Hello and welcome to October’s development newsletter for the SkyEye project! These monthly posts summarize new progress, the current status of the project, and what to expect in the near future.
What is SkyEye?
SkyEye is a GCI bot. You can talk to it over the radio using SimpleRadio-Standalone, and it will tell you useful information like:
- Where are the enemy aircraft? Which are most dangerous right now?
- Is the contact I’m looking at on my radar hostile or friendly?
- How far away is the threat on my Radar Warning Receiver?
- Where am I?
What makes SkyEye cool?
- It doesn’t require external, paid cloud APIs for voice recognition
- It has a high-quality voice, while still responding to you in real time
- It uses real world communication procedures wherever it makes sense to do so
- It is very flexible - it can be run in singleplayer or muliplayer, on a player’s PC or on a remote server, without any modifications to the mission file
September in Review
In September’s newsletter I stated that the main goal for the month was to playtest the bot to discover issues related to stability, performance, and general quality.
In exciting news, SkyEye has been running 24/7 on the Flashpoint Levant server since September 7th! You can read about it in the Lima Kilo Discord. The admin team and community have been providing an ongoing playtest and feedback all month long. This contributed directly to many bugfixes in recent releases.
Fixes and Improvements
In September, the following was completed:
- A major refactor of the SimpleRadio-Standalone integration was completed. This refactor allows the SRS integration to access both audio and client/peer data within the same functions, which unlocks development of some nteresting features.
- The bot now reconnects to the SRS server if the connection is lost without requiring a restart.
- The bot can now listen and speak on multiple frequencies simultaneously, similar to a human controller using the Simultaneous Transmission feature in SRS.
- The bot now supports the “Coalition Audio Security” server setting in SRS, which restricts entities on different coalitions from hearing each other’s radio transmissions.
- Tweaked the controller to improve rate of recongition of BOGEY DOPE, RADIO CHECK and DECLARE calls.
- The PICTURE call no longer requires the player to provide their own callsign.
- When there are multiple contacts near the location of a DECLARE or SNAPLOCK call, contacts closest to the given location are prioritized when considering how to respond. (The order was previously not explicitly defined.)
- A player will no longer receive a declaration about their own aircraft from their own DECLARE or SNAPLOCK call.
- Based on SME feedback, the bot no longer uses ICAO pronunciations of digits in compass bearings.
- Trackfiles are now cleared whenever the mission changes or restarts, preventing the bot from broadcasting FADED calls for the contacts that were present in the previous mission.
- SkyEye now correctly handles partial transforms in TacView ACMI data (i.e. data frames which do not contain all three of longitude, latitude, and altitude).
- SkyEye now better handles cases where two different objects appear in TacView ACMI data using the same ID.

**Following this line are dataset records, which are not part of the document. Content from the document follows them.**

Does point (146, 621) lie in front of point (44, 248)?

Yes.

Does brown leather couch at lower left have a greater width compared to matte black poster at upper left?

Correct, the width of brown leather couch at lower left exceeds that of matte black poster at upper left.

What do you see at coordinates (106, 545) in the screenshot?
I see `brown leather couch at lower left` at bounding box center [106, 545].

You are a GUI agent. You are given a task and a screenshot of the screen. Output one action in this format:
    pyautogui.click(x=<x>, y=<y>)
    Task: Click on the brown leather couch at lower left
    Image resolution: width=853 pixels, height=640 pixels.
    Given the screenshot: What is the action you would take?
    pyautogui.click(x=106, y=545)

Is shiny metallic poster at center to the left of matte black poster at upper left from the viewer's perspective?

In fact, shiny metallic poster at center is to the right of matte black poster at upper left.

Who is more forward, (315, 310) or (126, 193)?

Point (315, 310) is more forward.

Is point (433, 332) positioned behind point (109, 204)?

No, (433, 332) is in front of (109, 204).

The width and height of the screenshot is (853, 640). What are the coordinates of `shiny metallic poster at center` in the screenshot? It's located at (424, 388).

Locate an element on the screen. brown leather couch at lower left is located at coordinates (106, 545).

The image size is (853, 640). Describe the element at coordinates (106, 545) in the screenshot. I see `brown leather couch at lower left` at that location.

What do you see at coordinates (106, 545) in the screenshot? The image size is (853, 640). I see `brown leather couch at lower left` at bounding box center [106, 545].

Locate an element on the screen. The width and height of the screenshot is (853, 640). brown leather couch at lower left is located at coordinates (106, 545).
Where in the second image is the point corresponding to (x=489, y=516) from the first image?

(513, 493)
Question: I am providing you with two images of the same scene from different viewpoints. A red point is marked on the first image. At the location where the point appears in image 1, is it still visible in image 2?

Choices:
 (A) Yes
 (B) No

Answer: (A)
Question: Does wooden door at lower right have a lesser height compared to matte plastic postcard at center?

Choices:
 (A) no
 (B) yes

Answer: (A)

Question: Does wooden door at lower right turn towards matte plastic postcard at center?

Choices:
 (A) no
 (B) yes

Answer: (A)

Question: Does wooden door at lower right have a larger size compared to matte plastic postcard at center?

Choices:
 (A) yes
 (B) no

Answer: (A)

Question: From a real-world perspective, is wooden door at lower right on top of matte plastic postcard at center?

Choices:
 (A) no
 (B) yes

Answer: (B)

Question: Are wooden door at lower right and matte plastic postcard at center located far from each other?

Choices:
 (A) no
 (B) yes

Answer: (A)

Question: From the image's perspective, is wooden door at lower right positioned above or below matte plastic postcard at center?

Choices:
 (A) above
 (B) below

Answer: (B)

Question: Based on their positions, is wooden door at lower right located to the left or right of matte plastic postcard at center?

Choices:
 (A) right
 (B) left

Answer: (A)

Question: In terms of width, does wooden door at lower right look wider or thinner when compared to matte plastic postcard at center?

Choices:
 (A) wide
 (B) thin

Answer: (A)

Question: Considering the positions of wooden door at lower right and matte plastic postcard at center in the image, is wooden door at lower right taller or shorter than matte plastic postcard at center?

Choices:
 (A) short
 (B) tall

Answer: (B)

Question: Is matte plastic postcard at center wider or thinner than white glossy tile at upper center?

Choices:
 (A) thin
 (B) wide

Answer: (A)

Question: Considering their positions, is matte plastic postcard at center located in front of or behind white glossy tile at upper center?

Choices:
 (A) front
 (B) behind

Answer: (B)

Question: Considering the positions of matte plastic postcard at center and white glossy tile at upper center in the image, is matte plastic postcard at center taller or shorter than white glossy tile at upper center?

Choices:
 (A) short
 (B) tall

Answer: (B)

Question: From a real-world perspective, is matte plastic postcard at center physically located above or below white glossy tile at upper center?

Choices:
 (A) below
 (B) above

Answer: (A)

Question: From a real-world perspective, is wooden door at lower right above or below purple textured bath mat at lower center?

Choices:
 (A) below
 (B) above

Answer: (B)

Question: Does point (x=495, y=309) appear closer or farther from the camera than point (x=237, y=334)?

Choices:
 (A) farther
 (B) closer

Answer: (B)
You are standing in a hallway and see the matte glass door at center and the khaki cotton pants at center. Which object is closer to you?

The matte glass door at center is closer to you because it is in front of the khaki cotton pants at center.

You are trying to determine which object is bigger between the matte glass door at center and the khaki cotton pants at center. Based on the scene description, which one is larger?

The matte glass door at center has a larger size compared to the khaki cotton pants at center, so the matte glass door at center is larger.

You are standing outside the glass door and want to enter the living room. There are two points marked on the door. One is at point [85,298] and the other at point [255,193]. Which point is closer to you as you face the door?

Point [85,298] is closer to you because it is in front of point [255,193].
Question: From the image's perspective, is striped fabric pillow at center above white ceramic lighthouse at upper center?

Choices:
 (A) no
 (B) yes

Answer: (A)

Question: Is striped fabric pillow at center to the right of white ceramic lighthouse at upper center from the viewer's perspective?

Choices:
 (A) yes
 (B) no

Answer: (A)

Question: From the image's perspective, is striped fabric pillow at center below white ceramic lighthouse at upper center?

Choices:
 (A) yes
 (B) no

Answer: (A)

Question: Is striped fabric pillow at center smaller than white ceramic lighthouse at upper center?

- An option has been added to disable logging of speech recognition results for enhanced privacy at the tradeoff of less detailed debugging information.
- Synthetic benchmarks were created and compared to real performance metrics. Based on these benchmarks, we have improved confidence that the bot is performing as well as we can expect on our current hardware.
- An autoscaler tool has been added which can monitor the bot’s frequencies and calls a custom webhook to indicate if SkyEye should start or stop running based on if the SRS channels have players in them. This tool can be used to reduce the cost of running SkyEye on cloud infrastructure to extremely low levels. For example, a private squadron flying a mission one night a week could expect to pay less than $1 per month to run SkyEye on a cloud server.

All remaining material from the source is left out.